No Ordinary Optimization Problem

The restriction and minimized expression are of special forms $\sum_{k=1}^3{g(x_k)}=0,\\\sum_{k=1}^3{f(x_k)}=\mathrm{min.}$

with $g(x) \neq 0$ . In this case, the theorem of Lagrange multipliers takes a simple form $\lambda=\frac{f'(x_k)}{g'(x_k)}=\mathrm{const.}$

After calculating $\lambda(x)$ and its first derivative, we can see that $\lambda(x)=10\left(x+\frac{1}{x}\right)^9\left(1-\frac{1}{x^2}\right),\\ \lambda'(x)=90\left(x+\frac{1}{x}\right)^8\left(1-\frac{1}{x^2}\right)^2+20\left(x+\frac{1}{x}\right)^9\frac{1}{x^3},$ where $\lambda'(x) > 0$ for $x > 0$ , so the only way for $\lambda(x_k)$ to be constant for all $k$ is for all $x_k$ to be equal.

It follows that $x_k=a,b,c=1/3$ and the minimum of our expression is $10^{10}/3^9$ .

AM of nth powers>=AM power n: Let R=(a+1/a)^10+(b+1/b)^10+(c+1/c)^10 R/3>=[{(a+1/a)+(b+1/b)+(c+1/c)}/3]^10 Also, using AM>=HM, we get: 1/a+1/b+1/c>=9 R/3>=[{a+b+c+1/a+1/b+1/c}/3]^10>=[{1+9}/3]^10=(10/3)^10 So, R>=(10^10)/(3^9)

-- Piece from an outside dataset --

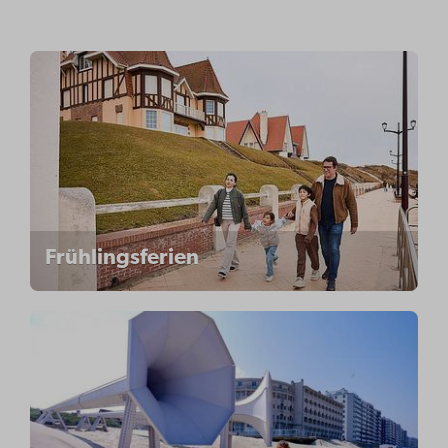
Frühlingsferien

I don't know how to justify this solution, but I set $a+\frac{1}{a}=b+\frac{1}{b}=c+\frac{1}{c}$ , which implies $a=b=c$ . Perhaps some sort of curvature argument involving the AM-GM inequality will work?

Using lagrange multipliers, we see that a=b=c. So a b and c must be 1/3.

Take a=b=c=1/3